Umbral aeróbico o umbral ventilatorio 1

Siguiendo con el anterior post, escribiremos sobre uno de los primeros hitos fisiológicos de nuestro metabolismo: el umbral aeróbico.
 
Antes de adentrarnos sobre este umbral aeróbico nos debemos centrar principalmente en ubicarlo en nuestro metabolismo, para esto si miramos el modelo trifásico de Mclellan y Skinner (1980) que hay en la imagen de esta entrada podemos hablar de que el umbral aeróbico sería el final de la fase I del esquema.
Las principales características de esta fase I del modelo de Skinner y Mclellan son:
 
-       Consumo predominante es a través de la oxidación de las grasas (hasta el 90% del total de la energía de esta fase).
-       Fibras musculares implicadas son de tipo l (las más oxidativas y con menor excitación).

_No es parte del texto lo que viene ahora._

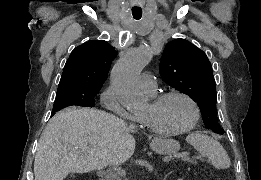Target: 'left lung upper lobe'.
I'll return each instance as SVG.
<instances>
[{"label":"left lung upper lobe","instance_id":"left-lung-upper-lobe-1","mask_svg":"<svg viewBox=\"0 0 261 180\" xmlns=\"http://www.w3.org/2000/svg\"><path fill=\"white\" fill-rule=\"evenodd\" d=\"M164 81L197 102L204 124L215 133L224 130L217 122L216 86L206 54L185 39L168 43L160 61Z\"/></svg>","mask_w":261,"mask_h":180}]
</instances>
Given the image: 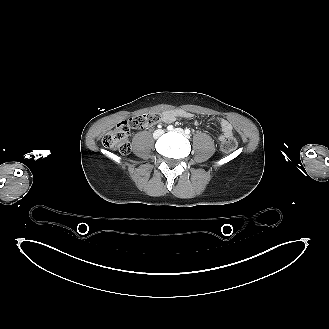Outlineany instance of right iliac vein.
<instances>
[{"label":"right iliac vein","mask_w":329,"mask_h":329,"mask_svg":"<svg viewBox=\"0 0 329 329\" xmlns=\"http://www.w3.org/2000/svg\"><path fill=\"white\" fill-rule=\"evenodd\" d=\"M161 134H163V130H157L154 134V137L158 138Z\"/></svg>","instance_id":"right-iliac-vein-1"}]
</instances>
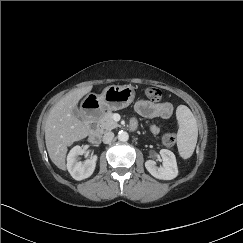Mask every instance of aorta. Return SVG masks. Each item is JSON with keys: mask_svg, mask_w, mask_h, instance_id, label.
I'll return each mask as SVG.
<instances>
[{"mask_svg": "<svg viewBox=\"0 0 243 243\" xmlns=\"http://www.w3.org/2000/svg\"><path fill=\"white\" fill-rule=\"evenodd\" d=\"M128 139H129V135H128L127 132H125V131H120V132L118 133V140H119V141H121V142H126V141H128Z\"/></svg>", "mask_w": 243, "mask_h": 243, "instance_id": "762f6f07", "label": "aorta"}]
</instances>
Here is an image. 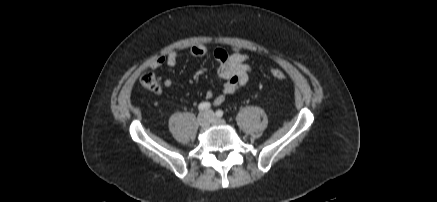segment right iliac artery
Segmentation results:
<instances>
[{
  "instance_id": "obj_1",
  "label": "right iliac artery",
  "mask_w": 437,
  "mask_h": 202,
  "mask_svg": "<svg viewBox=\"0 0 437 202\" xmlns=\"http://www.w3.org/2000/svg\"><path fill=\"white\" fill-rule=\"evenodd\" d=\"M211 107V104L209 102H202L198 106L199 111H206Z\"/></svg>"
}]
</instances>
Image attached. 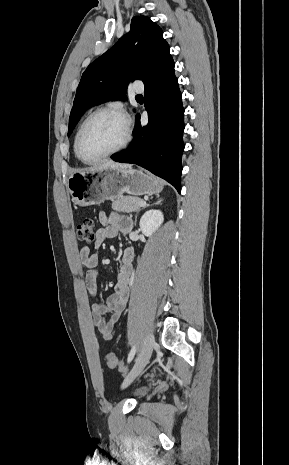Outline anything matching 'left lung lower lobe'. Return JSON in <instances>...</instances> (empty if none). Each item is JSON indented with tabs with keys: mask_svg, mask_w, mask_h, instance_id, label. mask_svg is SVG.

-       Habrá un aumento lineal y proporcional del volumen de oxigeno y de dióxido de carbonio a medida que nos vamos adentro en la fase, acercándonos al umbral aeróbico o el umbral ventilatorio 1 (VT1).
-       Aparece un aumento del gasto cardiaco gracias a un aumento de la frecuencia cardíaca pero a la vez, un aumento progresivo del volumen sistólico quedando este último estable a partir del final de la fase l.
 
Una vez llegamos al “límite” de esta fase, que es el VT1 o umbral aeróbico hay una serie de cambios fisiológicos que no suceden a principio de esta fase como por ejemplo:
-       Los requerimientos de fuerza son excesivos para las fibras tipo I, por lo que empieza a reclutarse simultáneamente por primera vez las fibras tipo lla.
-       Para el reclutamiento de estas fibras se activa por primera vez la glucolisis anaerobica para aportar ATP adicional a la ruta oxidativa y esta genera por 1ª vez como producto de esta reacción el lactato.
-       Este poco lactato que se produce es tamponado utilizando el bicarbonato.
-       A medida que va aumentando la intensidad, la vía energética pasa de ser de grasas a hidratos de carbono.
 
Por lo tanto, podremos ubicar el VT1 o umbral aeróbico en ciclistas entrenados entre el 54 y 60% del volumen máximo de oxigeno (VO2máx.) y entre el 84-88% de su umbral anaeróbico.
 
Los factores limitantes de este a intensidad constante van a estar relacionados con la disponibilidad energética de glucógeno y/o por las condiciones ambientales donde esta el sujeto realizando el ejercicio (humedad, temperatura, ventilación) y una adecuada reposición de líquidos que en este caso, el factor limitante pasaría a ser la deshidratación, el aumento de la temperatura interna y la deriva cardíaca que puede provocar.
 
Entrenar de forma continuada a este VT1 se producen adaptaciones prioritariamente de la eficiencia aeróbica así como una optimización de la oxidación de las grasas y un aumento de sus depósitos en el interior de la fibra muscular en forma de triglicéridos intramusculares (Seiler et. al. 2009).
 
Teniendo en cuenta que es el primer hito fisiológico importante de nuestro metabolismo, es muy importante trabajar bien esta vía energética en determinadas modalidades del ciclismo, sobretodo en pruebas de larga distancia pero a la vez, no descuidarla en modalidades mucho más cortas como podría ser carreras de eliminator en MTB ya que una correcta utilización de las vías oxidativas nos pueden ahorrar tirar de otras vías durante las pruebas o salidas que hagamos en un fin de semana.
 
Seguir una buena determinación de este VT1 con precisión, una progresión correcta y un aumento de volumen en el tiempo en zona también determinará el éxito de las adaptaciones que producirán a este primer hito fisiológico.


Bibliografia:
 
Skinner, J. S., & Mclellan, T. H. (1980). The transition from aerobic to anaerobic metabolism. Research quarterly for exercise and sport, 51(1), 234-248.